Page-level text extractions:
- Opening Delimiter -
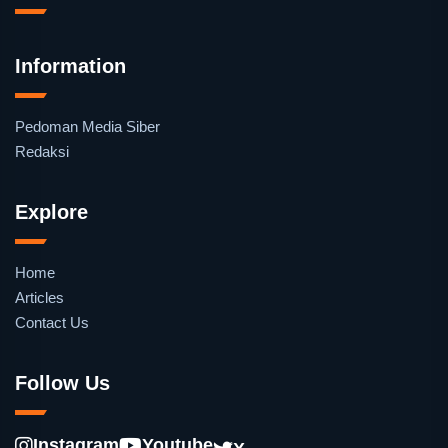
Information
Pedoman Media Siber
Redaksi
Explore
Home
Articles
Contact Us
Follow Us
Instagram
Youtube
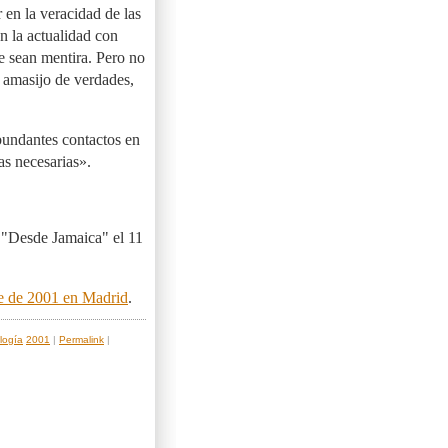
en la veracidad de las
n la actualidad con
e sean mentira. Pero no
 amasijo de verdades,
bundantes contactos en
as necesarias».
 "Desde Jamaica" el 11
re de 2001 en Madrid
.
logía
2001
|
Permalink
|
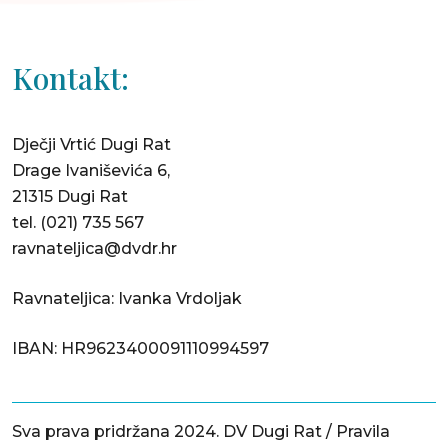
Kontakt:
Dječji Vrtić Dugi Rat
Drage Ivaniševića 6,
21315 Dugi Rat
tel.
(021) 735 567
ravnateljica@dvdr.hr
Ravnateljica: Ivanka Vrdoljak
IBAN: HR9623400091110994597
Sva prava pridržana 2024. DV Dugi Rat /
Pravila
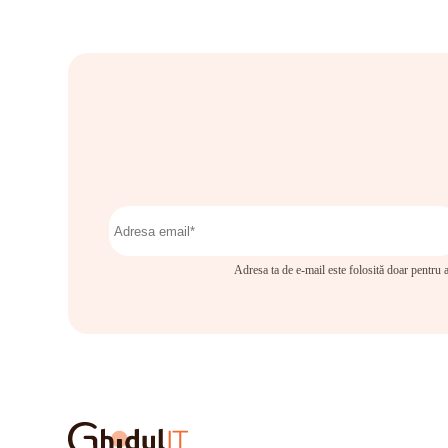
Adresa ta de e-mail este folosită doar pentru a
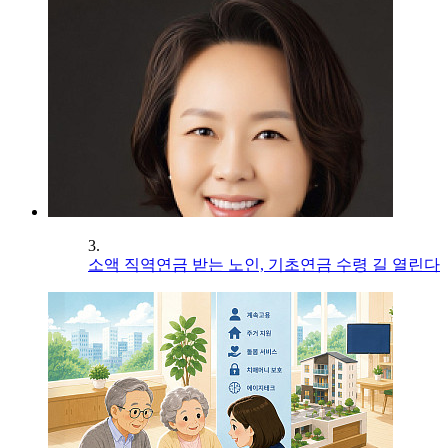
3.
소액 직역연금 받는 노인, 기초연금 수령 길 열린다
- Closing Delimiter -
- Opening Delimiter -
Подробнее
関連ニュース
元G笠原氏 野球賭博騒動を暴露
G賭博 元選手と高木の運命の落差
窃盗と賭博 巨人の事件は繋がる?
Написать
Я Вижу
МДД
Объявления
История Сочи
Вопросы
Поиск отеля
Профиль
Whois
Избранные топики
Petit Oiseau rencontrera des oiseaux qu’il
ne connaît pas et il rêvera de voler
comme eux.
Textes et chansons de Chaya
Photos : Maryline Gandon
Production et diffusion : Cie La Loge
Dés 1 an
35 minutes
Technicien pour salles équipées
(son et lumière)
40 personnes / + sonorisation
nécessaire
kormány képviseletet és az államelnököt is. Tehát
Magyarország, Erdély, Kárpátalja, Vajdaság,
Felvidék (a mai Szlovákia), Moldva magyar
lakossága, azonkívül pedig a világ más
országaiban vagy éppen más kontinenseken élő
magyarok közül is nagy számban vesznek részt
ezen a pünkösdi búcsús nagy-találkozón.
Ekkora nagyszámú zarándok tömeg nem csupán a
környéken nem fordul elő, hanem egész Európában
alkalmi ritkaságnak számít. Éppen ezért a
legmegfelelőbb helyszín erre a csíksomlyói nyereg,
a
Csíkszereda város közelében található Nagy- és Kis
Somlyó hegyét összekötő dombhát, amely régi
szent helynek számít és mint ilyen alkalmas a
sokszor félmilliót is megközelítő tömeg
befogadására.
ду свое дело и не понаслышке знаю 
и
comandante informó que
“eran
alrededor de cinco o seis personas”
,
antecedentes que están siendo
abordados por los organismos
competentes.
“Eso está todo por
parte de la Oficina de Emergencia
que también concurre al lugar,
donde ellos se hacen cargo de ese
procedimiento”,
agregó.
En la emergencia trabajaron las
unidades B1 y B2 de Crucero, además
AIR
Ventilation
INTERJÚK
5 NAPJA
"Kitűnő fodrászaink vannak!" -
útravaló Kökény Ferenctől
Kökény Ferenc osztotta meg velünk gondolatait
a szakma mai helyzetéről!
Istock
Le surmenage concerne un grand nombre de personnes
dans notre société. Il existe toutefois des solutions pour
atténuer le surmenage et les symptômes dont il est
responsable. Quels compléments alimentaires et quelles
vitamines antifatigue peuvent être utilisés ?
- Closing Delimiter -
- Opening Delimiter -
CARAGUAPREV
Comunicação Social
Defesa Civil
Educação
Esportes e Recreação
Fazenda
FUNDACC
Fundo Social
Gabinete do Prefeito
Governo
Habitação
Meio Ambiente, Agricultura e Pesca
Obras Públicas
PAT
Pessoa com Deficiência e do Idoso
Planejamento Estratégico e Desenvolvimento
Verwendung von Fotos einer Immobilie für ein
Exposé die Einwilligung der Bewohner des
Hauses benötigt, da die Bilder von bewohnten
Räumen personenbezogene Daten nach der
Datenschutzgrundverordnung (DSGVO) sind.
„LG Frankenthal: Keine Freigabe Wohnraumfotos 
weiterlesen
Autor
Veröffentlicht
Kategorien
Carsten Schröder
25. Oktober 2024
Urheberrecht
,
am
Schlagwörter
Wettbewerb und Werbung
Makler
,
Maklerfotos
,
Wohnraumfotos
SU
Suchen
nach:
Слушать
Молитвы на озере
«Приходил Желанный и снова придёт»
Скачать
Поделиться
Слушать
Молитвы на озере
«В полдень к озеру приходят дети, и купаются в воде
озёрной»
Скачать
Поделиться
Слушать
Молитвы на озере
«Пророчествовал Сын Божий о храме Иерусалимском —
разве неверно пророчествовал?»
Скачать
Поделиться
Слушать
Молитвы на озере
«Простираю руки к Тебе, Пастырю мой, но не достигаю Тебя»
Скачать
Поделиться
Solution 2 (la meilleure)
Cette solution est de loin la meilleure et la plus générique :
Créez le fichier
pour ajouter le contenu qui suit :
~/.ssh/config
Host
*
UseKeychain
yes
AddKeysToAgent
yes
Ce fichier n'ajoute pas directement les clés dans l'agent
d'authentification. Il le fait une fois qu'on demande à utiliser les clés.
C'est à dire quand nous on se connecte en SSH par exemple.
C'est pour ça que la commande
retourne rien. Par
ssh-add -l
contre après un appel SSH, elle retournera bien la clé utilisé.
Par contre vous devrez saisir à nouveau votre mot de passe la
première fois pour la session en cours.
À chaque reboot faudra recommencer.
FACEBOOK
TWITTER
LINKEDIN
- Closing Delimiter -
• PROBLEM STATEMENT: Copy word for word the lines above, starting at the line containing "Information" and ending at the line containing "소액 직역연금 받는 노인, 기초연금 수령 길 열린다", inclusive, with no pictures.

• SOLUTION BELOW:
Information
Pedoman Media Siber
Redaksi
Explore
Home
Articles
Contact Us
Follow Us
Instagram
Youtube
en la veracidad de las
n la actualidad con
e sean mentira. Pero no
 amasijo de verdades,
bundantes contactos en
as necesarias».
 "Desde Jamaica" el 11
re de 2001 en Madrid
.
logía
2001
|
Permalink
|
Kontakt:
Dječji Vrtić Dugi Rat
Drage Ivaniševića 6,
21315 Dugi Rat
tel.
(021) 735 567
ravnateljica@dvdr.hr
Ravnateljica: Ivanka Vrdoljak
IBAN: HR9623400091110994597
Sva prava pridržana 2024. DV Dugi Rat /
Pravila
Adresa ta de e-mail este folosită doar pentru a
3.
소액 직역연금 받는 노인, 기초연금 수령 길 열린다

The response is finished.